Development

Local recovery and high availability in Apache Flink

Apache Flink is a stream processing system offering high-throughput and low-latency processing of millions events per second with exactly-once processing guarantees even in face of failures. However, Flink’s failover strategy stops data processing, resets the whole job graph, and resumes from the latest checkpoint assuming a replayable input source such as Apache Kafka. This is not suitable for mission-critical jobs that need fast recovery or large-scale jobs running on tens or hundreds of machines where the probability of any node failing becomes so big that may result in subsequent failures that leave the job with no progress between failures. This project provides a faster recovery strategy for higher availability that resets only the failed operators. The strategy sets up standby tasks that mirror running tasks and receive the state snapshots of the running tasks upon each checkpoint. Tasks that produce output log it until the next checkpoint. When a failure happens the standby task that mirrors the failed running task comes into play and substitutes the failed task. It requests the in-flight log from its upstream tasks and starts processing thereby reducing the failure only to the tasks that failed. This recovery strategy guarantess at-least-once processing since there may be records that will be processed twice, once by the failed task and once by the standby task that substituted it. Techniques like causal logging can help strengthen the processing guarantee to exactly-once accounting also for non-deterministic events like record delivery order, processing-time windows, callback functions executed by timers, and checkpoint signals. Check out the work by Pedro Silvestre (https://github.com/PSilvestre).

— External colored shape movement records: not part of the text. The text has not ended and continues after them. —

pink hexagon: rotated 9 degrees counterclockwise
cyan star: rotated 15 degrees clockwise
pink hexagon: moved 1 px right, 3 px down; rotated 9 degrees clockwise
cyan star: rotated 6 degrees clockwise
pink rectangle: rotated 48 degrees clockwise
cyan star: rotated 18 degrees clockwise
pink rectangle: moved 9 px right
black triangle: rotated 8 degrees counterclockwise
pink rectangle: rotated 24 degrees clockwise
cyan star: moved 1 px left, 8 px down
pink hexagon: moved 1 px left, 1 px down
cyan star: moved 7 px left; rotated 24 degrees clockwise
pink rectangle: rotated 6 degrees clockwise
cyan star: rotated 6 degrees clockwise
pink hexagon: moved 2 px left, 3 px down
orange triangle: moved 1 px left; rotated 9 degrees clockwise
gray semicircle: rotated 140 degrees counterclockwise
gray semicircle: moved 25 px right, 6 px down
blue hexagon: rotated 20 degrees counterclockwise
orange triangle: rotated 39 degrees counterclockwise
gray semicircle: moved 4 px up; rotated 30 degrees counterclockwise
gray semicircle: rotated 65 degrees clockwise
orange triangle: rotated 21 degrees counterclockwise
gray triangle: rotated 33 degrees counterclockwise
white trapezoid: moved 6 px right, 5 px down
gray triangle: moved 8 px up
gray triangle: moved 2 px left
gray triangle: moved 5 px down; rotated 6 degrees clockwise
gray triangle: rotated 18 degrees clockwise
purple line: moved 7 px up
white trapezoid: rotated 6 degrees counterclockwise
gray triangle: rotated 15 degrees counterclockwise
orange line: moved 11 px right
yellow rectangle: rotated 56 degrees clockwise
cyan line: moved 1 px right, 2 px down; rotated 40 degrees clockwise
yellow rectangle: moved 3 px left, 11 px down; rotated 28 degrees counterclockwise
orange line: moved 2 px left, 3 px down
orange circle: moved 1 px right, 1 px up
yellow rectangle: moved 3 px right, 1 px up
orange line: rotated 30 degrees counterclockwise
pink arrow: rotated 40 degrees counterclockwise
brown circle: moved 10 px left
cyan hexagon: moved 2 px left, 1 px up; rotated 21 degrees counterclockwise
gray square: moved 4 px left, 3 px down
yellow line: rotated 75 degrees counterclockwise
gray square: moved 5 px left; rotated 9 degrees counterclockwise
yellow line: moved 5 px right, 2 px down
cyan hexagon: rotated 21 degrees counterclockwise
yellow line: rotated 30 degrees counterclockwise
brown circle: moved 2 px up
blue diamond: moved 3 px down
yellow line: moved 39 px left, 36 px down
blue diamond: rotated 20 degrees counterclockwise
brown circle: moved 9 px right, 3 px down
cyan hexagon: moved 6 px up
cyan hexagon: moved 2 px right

  1. Github repo: https://github.com/tud-delta/flink

The Directed Graph Shell (dgsh)

The directed graph shell, dgsh (pronounced /dæɡʃ/ — dagsh), provides an expressive way to construct sophisticated and efficient big data set and stream processing pipelines using existing Unix tools as well as custom-built components. It is a Unix-style shell (based on bash) allowing the specification of pipelines with non-linear non-uniform operations. These form a directed acyclic process graph, which is typically executed by multiple processor cores, thus increasing the operation’s processing throughput.

  1. Project page: https://www.spinellis.gr/sw/dgsh
  2. Github repo: https://github.com/dspinellis/dgsh

The Pico Collections Query Language (PiCO QL) software library

PiCO QL is an SQL query interface to C++ collections and C data structures. Also configurable as a loadable Linux kernel module and an extension to Valgrind tools.

  1. Github repo: https://github.com/mfragkoulis/PiCO_QL